▶ _Work item_:
Repeat only the lines below from the one that contains "ur sofortigen Auslieferung" through the final line, exactly. Omit pictures.

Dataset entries
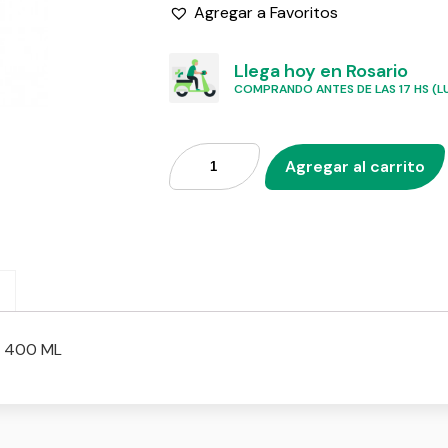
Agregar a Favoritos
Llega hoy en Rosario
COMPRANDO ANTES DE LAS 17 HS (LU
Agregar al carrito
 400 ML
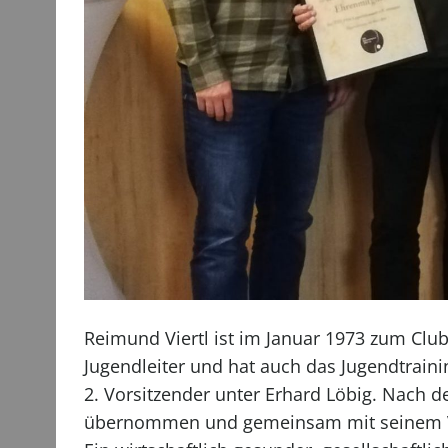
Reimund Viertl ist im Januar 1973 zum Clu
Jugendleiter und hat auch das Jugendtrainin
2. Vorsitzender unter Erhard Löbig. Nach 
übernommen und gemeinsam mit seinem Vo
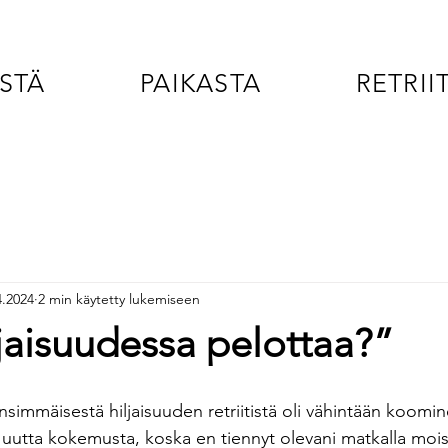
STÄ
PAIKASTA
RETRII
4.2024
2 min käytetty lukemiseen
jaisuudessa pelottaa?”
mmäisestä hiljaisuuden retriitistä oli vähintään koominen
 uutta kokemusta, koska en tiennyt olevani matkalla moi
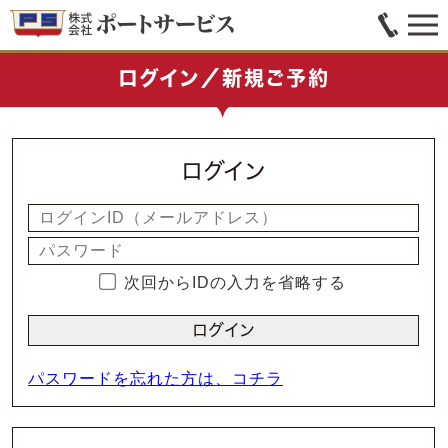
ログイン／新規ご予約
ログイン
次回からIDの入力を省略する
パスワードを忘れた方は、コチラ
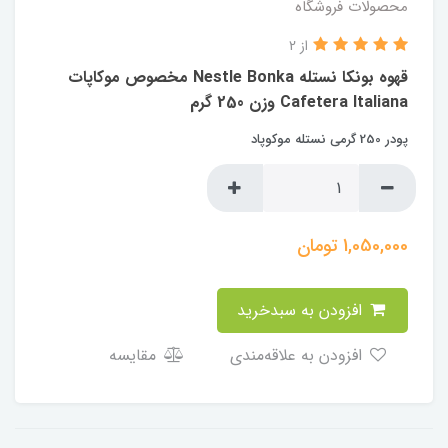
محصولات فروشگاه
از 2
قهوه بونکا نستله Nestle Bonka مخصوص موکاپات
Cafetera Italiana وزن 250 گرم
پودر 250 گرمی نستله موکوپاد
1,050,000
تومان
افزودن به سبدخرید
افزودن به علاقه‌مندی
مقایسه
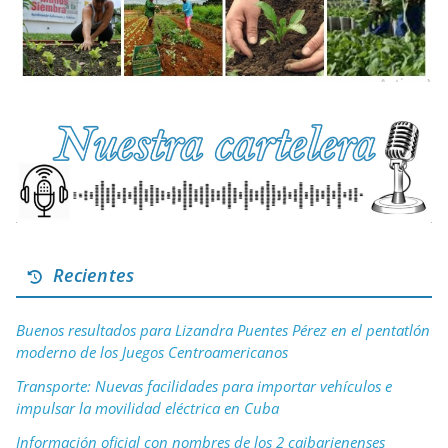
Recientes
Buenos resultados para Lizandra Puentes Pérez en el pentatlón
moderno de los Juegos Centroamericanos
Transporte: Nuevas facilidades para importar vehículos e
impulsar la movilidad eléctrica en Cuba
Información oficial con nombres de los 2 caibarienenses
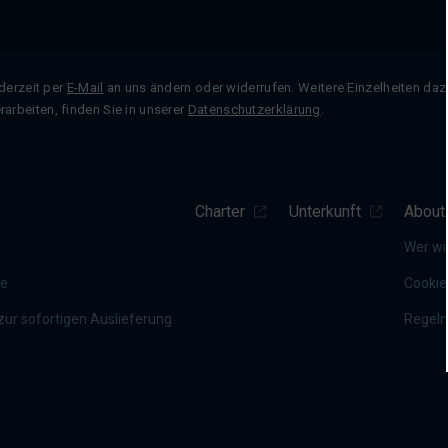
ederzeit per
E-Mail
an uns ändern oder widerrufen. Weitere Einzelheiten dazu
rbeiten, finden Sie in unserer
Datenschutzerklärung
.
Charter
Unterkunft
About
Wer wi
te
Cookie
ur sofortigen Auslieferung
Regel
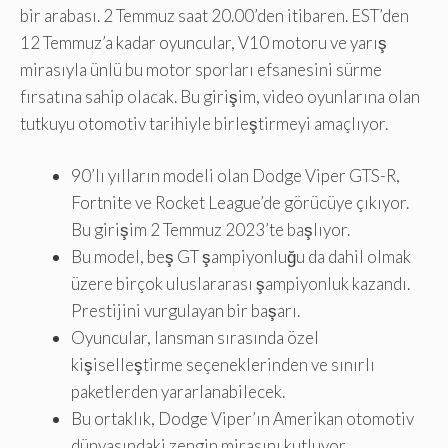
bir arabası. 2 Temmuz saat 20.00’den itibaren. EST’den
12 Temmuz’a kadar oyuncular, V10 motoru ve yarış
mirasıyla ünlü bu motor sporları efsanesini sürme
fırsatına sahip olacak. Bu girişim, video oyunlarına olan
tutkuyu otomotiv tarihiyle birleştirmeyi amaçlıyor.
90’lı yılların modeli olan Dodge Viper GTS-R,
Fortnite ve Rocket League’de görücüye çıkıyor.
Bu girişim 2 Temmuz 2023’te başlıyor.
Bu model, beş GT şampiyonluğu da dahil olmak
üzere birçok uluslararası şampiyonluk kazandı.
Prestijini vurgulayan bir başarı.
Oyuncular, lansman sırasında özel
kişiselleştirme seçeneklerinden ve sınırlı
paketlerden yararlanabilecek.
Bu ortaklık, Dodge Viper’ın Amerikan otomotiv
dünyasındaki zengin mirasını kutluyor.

▶ _Expected answer_:
ur sofortigen Auslieferung
Regel
bir arabası. 2 Temmuz saat 20.00’den itibaren. EST’den
12 Temmuz’a kadar oyuncular, V10 motoru ve yarış
mirasıyla ünlü bu motor sporları efsanesini sürme
fırsatına sahip olacak. Bu girişim, video oyunlarına olan
tutkuyu otomotiv tarihiyle birleştirmeyi amaçlıyor.
90’lı yılların modeli olan Dodge Viper GTS-R,
Fortnite ve Rocket League’de görücüye çıkıyor.
Bu girişim 2 Temmuz 2023’te başlıyor.
Bu model, beş GT şampiyonluğu da dahil olmak
üzere birçok uluslararası şampiyonluk kazandı.
Prestijini vurgulayan bir başarı.
Oyuncular, lansman sırasında özel
kişiselleştirme seçeneklerinden ve sınırlı
paketlerden yararlanabilecek.
Bu ortaklık, Dodge Viper’ın Amerikan otomotiv
dünyasındaki zengin mirasını kutluyor.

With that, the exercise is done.